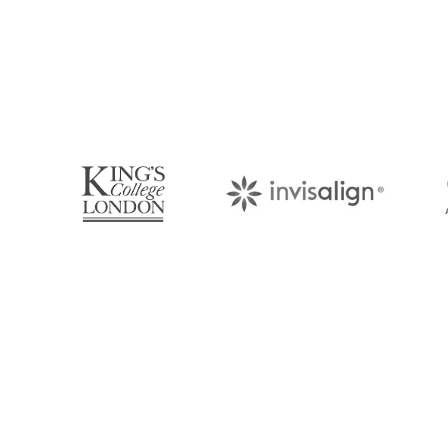
Book Your Appo
Arrange an appointment with Dr. James Malouf 
your regular dental check-up. We look forward
About Us
Find Us
With over 10 years of experience in
1476 Wynn
general & cosmetic dentistry and
(07) 3390 
leading professional accreditations, Dr.
James Malouf will artistically transform
info@cosme
your smile into a beautiful, natural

======

In the listing above, find every line with the string "Malouf" and state how many there are, with no other words.

2